- **Stored items**
.....

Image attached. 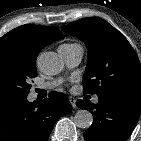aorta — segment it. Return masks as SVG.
Segmentation results:
<instances>
[{
    "label": "aorta",
    "instance_id": "1",
    "mask_svg": "<svg viewBox=\"0 0 141 141\" xmlns=\"http://www.w3.org/2000/svg\"><path fill=\"white\" fill-rule=\"evenodd\" d=\"M39 70L46 75H56L62 70V63L58 55L54 52H44L37 58ZM77 127L88 129L93 123V116L87 110H79L74 116Z\"/></svg>",
    "mask_w": 141,
    "mask_h": 141
}]
</instances>
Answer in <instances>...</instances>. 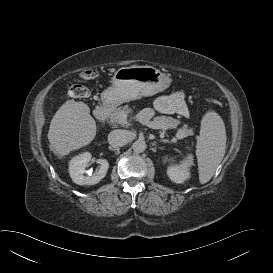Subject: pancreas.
Masks as SVG:
<instances>
[{
    "label": "pancreas",
    "instance_id": "pancreas-1",
    "mask_svg": "<svg viewBox=\"0 0 273 273\" xmlns=\"http://www.w3.org/2000/svg\"><path fill=\"white\" fill-rule=\"evenodd\" d=\"M131 111L132 110L128 105H124V106H120L116 108L110 114V117H109L110 122L113 124V126H117V125L127 126L129 124L127 115L131 113ZM150 124H151V128L161 129L164 132L167 129L175 128L179 124V121L172 117L156 116L153 118ZM192 134H193L192 129L188 128L187 125H183V127L179 128L177 131L178 138H184Z\"/></svg>",
    "mask_w": 273,
    "mask_h": 273
}]
</instances>
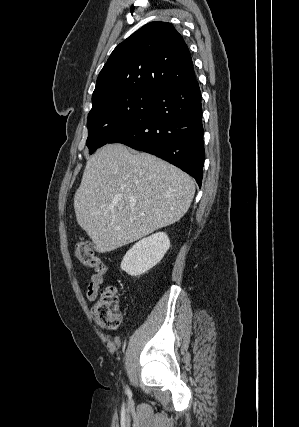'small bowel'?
<instances>
[{
	"mask_svg": "<svg viewBox=\"0 0 299 427\" xmlns=\"http://www.w3.org/2000/svg\"><path fill=\"white\" fill-rule=\"evenodd\" d=\"M105 273H96L91 276L87 285L86 296L89 301H95L98 297L100 286L103 283Z\"/></svg>",
	"mask_w": 299,
	"mask_h": 427,
	"instance_id": "1",
	"label": "small bowel"
}]
</instances>
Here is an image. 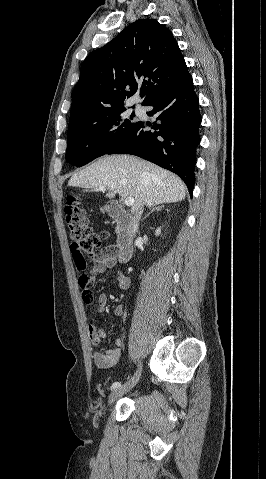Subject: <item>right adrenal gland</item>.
<instances>
[{
    "mask_svg": "<svg viewBox=\"0 0 266 479\" xmlns=\"http://www.w3.org/2000/svg\"><path fill=\"white\" fill-rule=\"evenodd\" d=\"M163 208H164V205H161V206H158V207L153 208V209L151 210V212H149V213L144 217L143 220H145L152 212H154V211H161Z\"/></svg>",
    "mask_w": 266,
    "mask_h": 479,
    "instance_id": "2a0ac1e0",
    "label": "right adrenal gland"
}]
</instances>
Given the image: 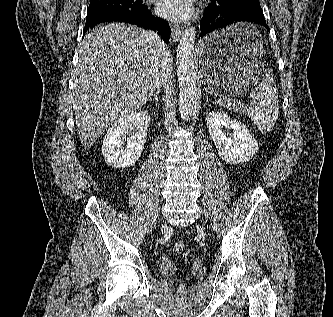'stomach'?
<instances>
[{
    "mask_svg": "<svg viewBox=\"0 0 333 317\" xmlns=\"http://www.w3.org/2000/svg\"><path fill=\"white\" fill-rule=\"evenodd\" d=\"M256 24H227L206 33L199 47L200 88L219 97H234L264 81L263 42ZM255 40V41H252Z\"/></svg>",
    "mask_w": 333,
    "mask_h": 317,
    "instance_id": "stomach-1",
    "label": "stomach"
}]
</instances>
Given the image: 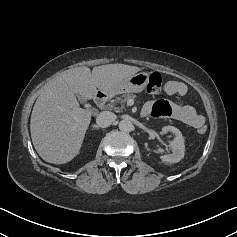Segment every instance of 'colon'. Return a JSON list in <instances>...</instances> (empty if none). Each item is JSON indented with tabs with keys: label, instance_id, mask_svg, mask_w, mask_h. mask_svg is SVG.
<instances>
[{
	"label": "colon",
	"instance_id": "colon-1",
	"mask_svg": "<svg viewBox=\"0 0 237 237\" xmlns=\"http://www.w3.org/2000/svg\"><path fill=\"white\" fill-rule=\"evenodd\" d=\"M163 88V79L158 72H153L148 76L147 79V91L149 93H158ZM206 126H201L198 132L204 134L206 132Z\"/></svg>",
	"mask_w": 237,
	"mask_h": 237
}]
</instances>
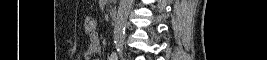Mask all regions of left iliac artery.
I'll return each instance as SVG.
<instances>
[{
  "mask_svg": "<svg viewBox=\"0 0 267 60\" xmlns=\"http://www.w3.org/2000/svg\"><path fill=\"white\" fill-rule=\"evenodd\" d=\"M120 57H121V59H122V60H124V57H123V55H122V54L120 55Z\"/></svg>",
  "mask_w": 267,
  "mask_h": 60,
  "instance_id": "left-iliac-artery-1",
  "label": "left iliac artery"
}]
</instances>
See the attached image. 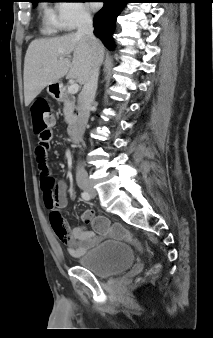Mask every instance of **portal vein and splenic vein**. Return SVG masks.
Here are the masks:
<instances>
[{
    "label": "portal vein and splenic vein",
    "mask_w": 213,
    "mask_h": 338,
    "mask_svg": "<svg viewBox=\"0 0 213 338\" xmlns=\"http://www.w3.org/2000/svg\"><path fill=\"white\" fill-rule=\"evenodd\" d=\"M78 90H79V85L76 84V83H73L68 87V92L71 93V94L77 93Z\"/></svg>",
    "instance_id": "portal-vein-and-splenic-vein-1"
}]
</instances>
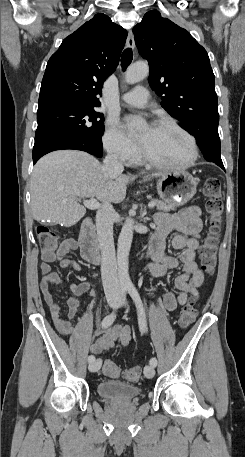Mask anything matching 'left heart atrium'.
I'll return each instance as SVG.
<instances>
[{
	"label": "left heart atrium",
	"mask_w": 245,
	"mask_h": 457,
	"mask_svg": "<svg viewBox=\"0 0 245 457\" xmlns=\"http://www.w3.org/2000/svg\"><path fill=\"white\" fill-rule=\"evenodd\" d=\"M131 119H132V117H128V118L126 119V121L129 122Z\"/></svg>",
	"instance_id": "39dd6f15"
}]
</instances>
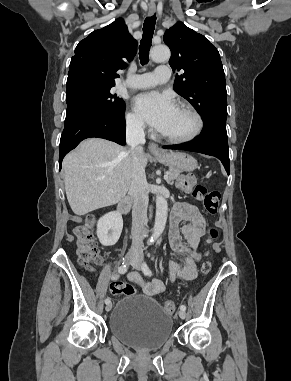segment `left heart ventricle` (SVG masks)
Segmentation results:
<instances>
[{
	"instance_id": "obj_1",
	"label": "left heart ventricle",
	"mask_w": 291,
	"mask_h": 381,
	"mask_svg": "<svg viewBox=\"0 0 291 381\" xmlns=\"http://www.w3.org/2000/svg\"><path fill=\"white\" fill-rule=\"evenodd\" d=\"M195 124V118L189 111L176 106L161 133L174 137L186 136L194 130Z\"/></svg>"
}]
</instances>
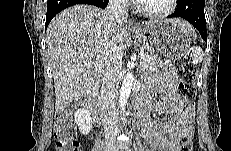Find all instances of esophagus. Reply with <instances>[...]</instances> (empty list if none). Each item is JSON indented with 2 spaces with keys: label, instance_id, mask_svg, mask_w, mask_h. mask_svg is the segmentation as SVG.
I'll use <instances>...</instances> for the list:
<instances>
[{
  "label": "esophagus",
  "instance_id": "esophagus-1",
  "mask_svg": "<svg viewBox=\"0 0 231 151\" xmlns=\"http://www.w3.org/2000/svg\"><path fill=\"white\" fill-rule=\"evenodd\" d=\"M129 26H131L132 28L136 29L138 28V25L135 23L134 19H129Z\"/></svg>",
  "mask_w": 231,
  "mask_h": 151
}]
</instances>
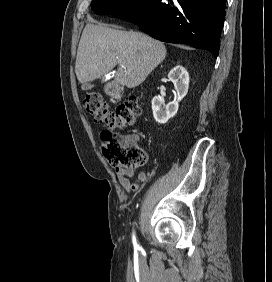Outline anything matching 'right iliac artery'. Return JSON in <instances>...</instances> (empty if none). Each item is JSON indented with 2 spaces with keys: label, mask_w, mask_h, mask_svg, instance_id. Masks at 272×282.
Here are the masks:
<instances>
[{
  "label": "right iliac artery",
  "mask_w": 272,
  "mask_h": 282,
  "mask_svg": "<svg viewBox=\"0 0 272 282\" xmlns=\"http://www.w3.org/2000/svg\"><path fill=\"white\" fill-rule=\"evenodd\" d=\"M132 240H133L134 247H135V248H138L139 245H138L137 242H136V237H135L134 234H133Z\"/></svg>",
  "instance_id": "obj_1"
}]
</instances>
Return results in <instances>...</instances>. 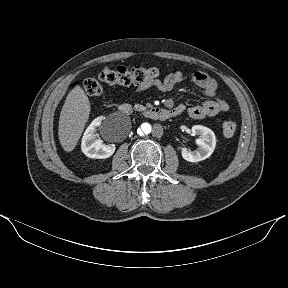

.....

Every line from the one holding "Outline anything matching" through the end of the records above must be reproduced verbatim, pictures excepted.

- **Solution for this problem**
Outline anything matching 'right iliac artery'. Return JSON in <instances>...</instances> (empty if none). Each item is JSON indented with 2 spaces with keys: label, mask_w, mask_h, mask_svg, instance_id. Masks at 272×282.
Here are the masks:
<instances>
[{
  "label": "right iliac artery",
  "mask_w": 272,
  "mask_h": 282,
  "mask_svg": "<svg viewBox=\"0 0 272 282\" xmlns=\"http://www.w3.org/2000/svg\"><path fill=\"white\" fill-rule=\"evenodd\" d=\"M132 240H133L134 247H135V248H138L139 245H138L137 242H136V237H135L134 234H133Z\"/></svg>",
  "instance_id": "obj_1"
}]
</instances>
Return results in <instances>...</instances>. 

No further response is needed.